We do not understand, however, that the amendment was held inapplicable on this state of facts alone. In concluding the opinion it is said:
“Viewing the whole section, we think Congress meant that only in future cases should the provisions of the amendment apply, although some trifling portion of those provisions might be regarded technically as in the nature of procedure. It is, therefore, wiser to hold the entire section governed by the usual rule, and as ápplying only to the future.”
Certainly, there is no language in the act from which, it can be said that it was the intention of Congress to make it retroactive. On the contrary, its language indicates that it is prospective only. To give it a retrospective construction can only be brought about by supplying words or giving it an intendment which its whole purport does not justify, and which would bring about such unjust results that we are satisfied Congress did not intend any such consequences.

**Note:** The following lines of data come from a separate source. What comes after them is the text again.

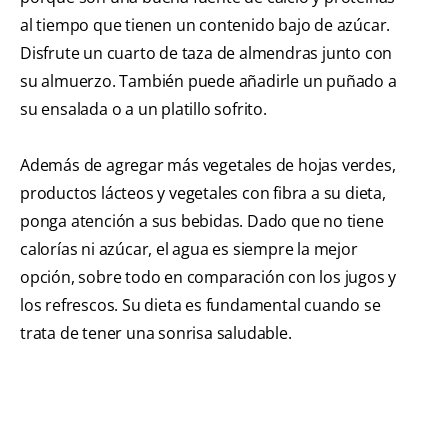
al tiempo que tienen un contenido bajo de azúcar.
Disfrute un cuarto de taza de almendras junto con
su almuerzo. También puede añadirle un puñado a
su ensalada o a un platillo sofrito.
Además de agregar más vegetales de hojas verdes,
productos lácteos y vegetales con fibra a su dieta,
ponga atención a sus bebidas. Dado que no tiene
calorías ni azúcar, el agua es siempre la mejor
opción, sobre todo en comparación con los jugos y
los refrescos. Su dieta es fundamental cuando se
trata de tener una sonrisa saludable.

Other authorities supporting our .conclusion are: U. S. A., for Strait, v. Fidelity & Guaranty Co., 80 Vt. 84; Burton v. Frank Seifert Plastic Co., 61 S. E. 933; Davidson Bros. Marble Co. v. United States, 29 Sup. Ct. Rep. 324.
The judgment of the District Court is reversed and the cause remanded for further proceedings in harmony with the views expressed in .this opinion.
Judgment reversed.
Mr. Justice Musser and Mr. Justice Garrigues concur.